You know that scene in Willy Wonka in the Chocolate Factory in which Wonka takes his guests on a boat ride through a tunnel and it seems like a psychedelic trip gone wrong? Wonka sings nonsense lyrics at them; all sorts of terrifying images appear on the walls. Flying Lotus goes for a similar effect on this tour. He stands between two massive translucent screens and works his MacBook magic while intense, hypnotic projections create a show of their own around him.

The visuals are death-themed, of course: illustrations of naked people falling from the sky, animations of crawling bugs, creepy-looking blobs that I personally thought resembled the Ebola virus. Pair this with the insanely loud volume of his show—bass so heavy you could feel it rattling your bones—and you have the ultimate immersive experience, an audio-video assault of all things death-related. True to the varied moods on the album, not all of the art was scary: there were many spiritual, outer-space oriented visuals too, which conjured the feeling of flying through giant kaleidoscopes of the cosmos while listening to FlyLo’s futuristic beats.

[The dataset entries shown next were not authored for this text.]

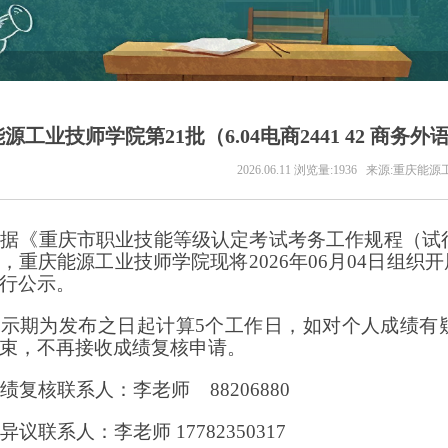
源工业技师学院第21批（6.04电商2441 42 商务外
2026.06.11
浏览量:1936
来源:重庆能源
根据《重庆市职业技能等级认定考试考务工作规程（试
，重庆能源工业技师学院现将
2026年06月04日
行公示。
公示期为发布之日起计算
5个工作日，如对个人成绩有
束，不再接收成绩复核申请。
成绩复核联系人：李老师
88206880
有异议联系人：李老师
17782350317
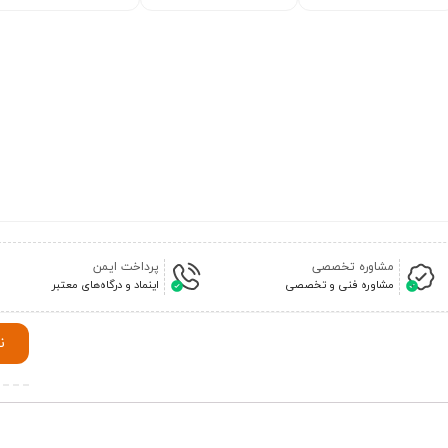
مشاوره تخصصی
پرداخت ایمن
مشاوره فنی و تخصصی
اینماد و درگاه‌های معتبر
ن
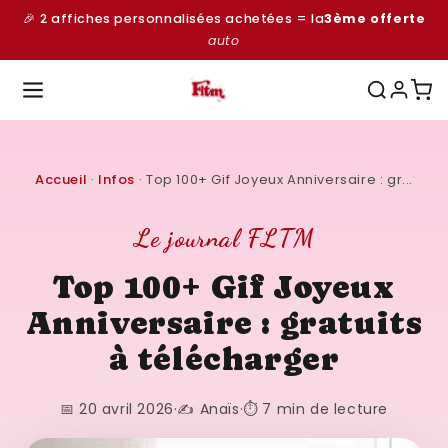
et
🎉 2 affiches personnalisées achetées = la
3ème offerte
passer
au
auto
contenu
Accueil
·
Infos
·
Top 100+ Gif Joyeux Anniversaire : gr...
Le journal FLTM
Top 100+ Gif Joyeux
Anniversaire : gratuits
à télécharger
📅 20 avril 2026
·
✍️ Anaïs
·
⏱️ 7 min de lecture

An artist of many talents, FlyLo briefly emerged from behind his screen to rap a few songs, a highlight being “Dead Man’s Tetris,” his duet with Snoop. At this point a robed actor wearing a Grim Reaper mask and holding a scythe emerged on stage. The Reaper momentarily lingered on the side of the stage like a hallucination and proceeded to hang around for the rest of the show. He slowly made his way through the crowd, pointing and staring at individual audience members and occasionally resting a bony hand on random shoulders. No one really knew how to react to the presence of the Reaper and his uncomfortable stares, but some people tried to take selfies with him, and he obliged. Others stared right back at him.

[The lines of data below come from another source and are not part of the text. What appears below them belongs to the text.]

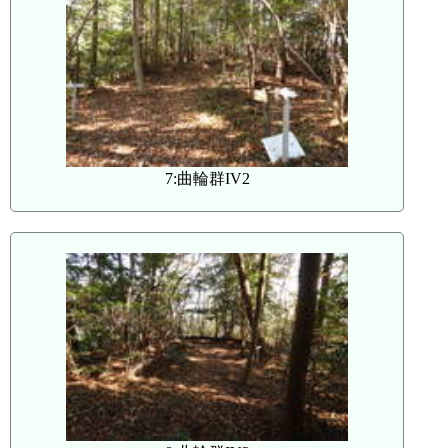
7:曲輪群IV2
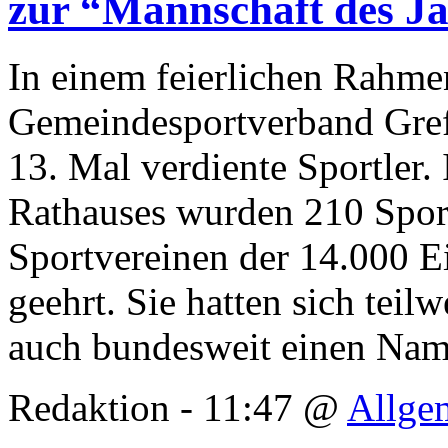
zur “Mannschaft des Ja
In einem feierlichen Rahme
Gemeindesportverband Gre
13. Mal verdiente Sportler.
Rathauses wurden 210 Spor
Sportvereinen der 14.000 
geehrt. Sie hatten sich teil
auch bundesweit einen Na
Redaktion - 11:47 @
Allge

Lest the death theme get too overwhelming, Flying Lotus granted periodic reprieves by diving into older, less intense and more dance-friendly, material. “Putty Boy Strut” and “Zodiac Shit” loosened up the crowd, who, for most of the show, smoked and bobbed their heads—not your usual electronic music scene. “I knew this would happen. I’d come to Williamsburg and everyone would be too cool,” FlyLo joked. “It’s OK to clap!”

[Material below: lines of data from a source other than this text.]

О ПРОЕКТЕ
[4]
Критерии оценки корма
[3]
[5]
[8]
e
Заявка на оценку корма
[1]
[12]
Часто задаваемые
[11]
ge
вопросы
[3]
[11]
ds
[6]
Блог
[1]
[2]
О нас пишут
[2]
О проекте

Snippets from “Never Catch Me,” the haunting standout track from You’re Dead! featuring Kendrick Lamar, closed out the hour-long set. As the crowd came alive to the song’s furious bass line, Flying Lotus emerged from behind his screen to wave goodbye to the audience. For all the death meditation that night, FlyLo departed with a very present message as a sea of iPhones snapped his picture. “We don’t need photos,” he said, “let’s live in the moment.”